Уже стало традицией делить фотоальбомы, над которыми я работал на отдельные главы. Так же было и с книгой «Ташкент-2000». Одна из глав, посвященная послереволюционному Ташкенту, начиналась фотографиями Макса Пенсона. Но, к сожалению, я в то время не работал с архивом своего отца, практически ничего не знал о нем. И фотографии, которые опубликованы в книге, оказались не самыми лучшими. Но, тем не менее, они снова окунули меня в мое детство. Они вернули меня в отчий дом. И я снова ощущаю запах волос моей матери и чувствую прикосновение рук моего отца.
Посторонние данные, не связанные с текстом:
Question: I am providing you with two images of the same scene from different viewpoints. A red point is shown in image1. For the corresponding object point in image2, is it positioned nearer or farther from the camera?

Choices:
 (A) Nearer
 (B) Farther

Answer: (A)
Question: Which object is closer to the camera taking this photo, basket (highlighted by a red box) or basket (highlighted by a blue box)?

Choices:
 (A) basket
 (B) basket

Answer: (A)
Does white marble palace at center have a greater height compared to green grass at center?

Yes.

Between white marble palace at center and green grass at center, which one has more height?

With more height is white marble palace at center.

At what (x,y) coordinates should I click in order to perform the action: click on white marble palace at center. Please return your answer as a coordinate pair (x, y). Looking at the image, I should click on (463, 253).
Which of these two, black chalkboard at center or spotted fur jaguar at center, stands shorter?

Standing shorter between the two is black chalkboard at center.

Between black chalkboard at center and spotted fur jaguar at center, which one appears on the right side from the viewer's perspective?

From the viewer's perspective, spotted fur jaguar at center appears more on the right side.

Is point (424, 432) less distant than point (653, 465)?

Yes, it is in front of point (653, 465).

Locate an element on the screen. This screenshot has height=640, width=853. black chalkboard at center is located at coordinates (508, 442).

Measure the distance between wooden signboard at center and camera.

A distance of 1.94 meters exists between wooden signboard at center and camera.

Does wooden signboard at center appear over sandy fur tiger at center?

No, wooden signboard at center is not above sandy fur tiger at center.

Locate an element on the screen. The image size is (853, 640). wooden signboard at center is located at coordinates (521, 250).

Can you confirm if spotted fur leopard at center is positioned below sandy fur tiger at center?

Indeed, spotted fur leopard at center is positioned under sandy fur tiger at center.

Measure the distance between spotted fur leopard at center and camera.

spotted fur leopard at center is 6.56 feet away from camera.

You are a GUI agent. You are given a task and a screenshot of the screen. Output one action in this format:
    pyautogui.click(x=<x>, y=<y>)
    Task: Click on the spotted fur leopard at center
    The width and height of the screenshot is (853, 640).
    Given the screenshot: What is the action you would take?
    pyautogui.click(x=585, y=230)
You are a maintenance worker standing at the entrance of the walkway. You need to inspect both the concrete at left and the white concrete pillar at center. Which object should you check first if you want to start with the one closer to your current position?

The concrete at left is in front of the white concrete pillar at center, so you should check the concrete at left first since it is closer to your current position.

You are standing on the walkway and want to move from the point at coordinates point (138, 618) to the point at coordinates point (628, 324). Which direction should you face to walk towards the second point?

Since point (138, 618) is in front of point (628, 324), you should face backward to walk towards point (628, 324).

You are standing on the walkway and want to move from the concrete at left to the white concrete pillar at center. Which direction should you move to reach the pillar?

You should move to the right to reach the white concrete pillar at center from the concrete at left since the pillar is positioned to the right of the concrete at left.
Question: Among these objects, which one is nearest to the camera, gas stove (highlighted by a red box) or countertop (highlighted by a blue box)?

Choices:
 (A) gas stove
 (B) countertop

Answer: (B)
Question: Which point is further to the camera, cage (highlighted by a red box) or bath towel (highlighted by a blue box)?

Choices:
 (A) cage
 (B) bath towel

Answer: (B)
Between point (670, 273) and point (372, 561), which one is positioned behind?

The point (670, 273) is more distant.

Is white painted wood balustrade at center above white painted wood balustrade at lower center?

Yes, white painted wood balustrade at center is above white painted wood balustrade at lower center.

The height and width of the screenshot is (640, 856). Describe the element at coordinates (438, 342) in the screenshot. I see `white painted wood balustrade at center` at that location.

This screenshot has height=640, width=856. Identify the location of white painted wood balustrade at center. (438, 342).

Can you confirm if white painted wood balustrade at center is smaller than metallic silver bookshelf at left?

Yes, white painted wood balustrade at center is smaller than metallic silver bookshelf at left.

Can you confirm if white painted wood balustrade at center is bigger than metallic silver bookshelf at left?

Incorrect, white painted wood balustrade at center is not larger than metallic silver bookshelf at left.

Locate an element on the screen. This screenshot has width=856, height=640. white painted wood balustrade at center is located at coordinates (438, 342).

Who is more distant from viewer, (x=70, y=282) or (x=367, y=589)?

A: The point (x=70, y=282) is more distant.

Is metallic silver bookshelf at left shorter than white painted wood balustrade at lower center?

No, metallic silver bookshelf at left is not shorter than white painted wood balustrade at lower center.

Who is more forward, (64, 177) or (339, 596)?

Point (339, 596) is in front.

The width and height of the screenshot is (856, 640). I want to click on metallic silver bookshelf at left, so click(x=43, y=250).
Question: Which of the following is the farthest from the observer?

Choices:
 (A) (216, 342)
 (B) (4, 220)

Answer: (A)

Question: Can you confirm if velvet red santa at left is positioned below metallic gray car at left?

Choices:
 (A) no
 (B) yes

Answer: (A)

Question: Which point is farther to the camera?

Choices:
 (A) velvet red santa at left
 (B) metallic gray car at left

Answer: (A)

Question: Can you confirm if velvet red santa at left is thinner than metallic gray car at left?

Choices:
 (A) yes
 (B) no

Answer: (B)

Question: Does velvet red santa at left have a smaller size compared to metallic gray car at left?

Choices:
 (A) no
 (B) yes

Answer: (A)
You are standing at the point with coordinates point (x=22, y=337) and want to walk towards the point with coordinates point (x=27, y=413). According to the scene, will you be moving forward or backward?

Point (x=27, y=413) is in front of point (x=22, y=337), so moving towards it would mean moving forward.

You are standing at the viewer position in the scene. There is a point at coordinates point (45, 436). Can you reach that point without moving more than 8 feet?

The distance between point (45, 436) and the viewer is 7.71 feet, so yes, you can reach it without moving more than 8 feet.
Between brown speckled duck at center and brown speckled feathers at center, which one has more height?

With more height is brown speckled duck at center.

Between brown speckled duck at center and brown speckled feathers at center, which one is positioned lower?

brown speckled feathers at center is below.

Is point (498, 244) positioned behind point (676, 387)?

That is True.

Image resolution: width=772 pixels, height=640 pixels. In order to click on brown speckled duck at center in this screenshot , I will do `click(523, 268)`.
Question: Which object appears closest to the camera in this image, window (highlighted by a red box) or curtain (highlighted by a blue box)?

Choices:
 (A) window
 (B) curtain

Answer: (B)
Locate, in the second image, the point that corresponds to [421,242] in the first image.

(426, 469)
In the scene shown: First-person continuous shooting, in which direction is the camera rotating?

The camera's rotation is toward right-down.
Помню, что когда отец получал или покупал новую партию пленки, он заряжал свой аппарат, выходил во двор и снимал нас, заборы в нашем дворе, нашу собаку. До сих пор сохранились эти кадры…

…Очередная командировка. У нас был довольно длинный маршрут Москва-Пекин-Ханой. До Пекина самолет совершал две посадки – в Омске и Иркутске. Пассажиров было немного. После всех предотъездных хлопот захотелось побыть одному. Ушел в хвост самолета, сел на последнее сиденье. За окном была темная морозная московская ночь. Пробежали мимо аэродромные огни, самолет поднялся. Несмотря на усталость, сна не было ни в одном глазу. В забытом кем-то журнале на глаза попалась маленькая поэма о том, что жизнь в городе заставляет заниматься мелочными делами, которые засасывают человека, как трясина. И каждый раз, когда подходишь к почтовому ящику, боишься увидеть тревожное сообщение о своем больном отце. Герой поэмы думал, что вот завтра он бросит все дела и, наконец, поедет к отцу. Наступало завтра, и послезавтра, а он никак не мог собраться. Но все-таки пришла эта телеграмма. И тогда все мелочи жизни отлетели в сторону. И думалось в дороге: только бы успеть, только бы успеть, увидеть его глаза, коснуться его руки, сказать ему ласковое слово. Но… И вот уже идет наш герой с кладбища, и кажется ему, что никогда до конца жизни он не простит того малодушия, которое есть в каждом из нас.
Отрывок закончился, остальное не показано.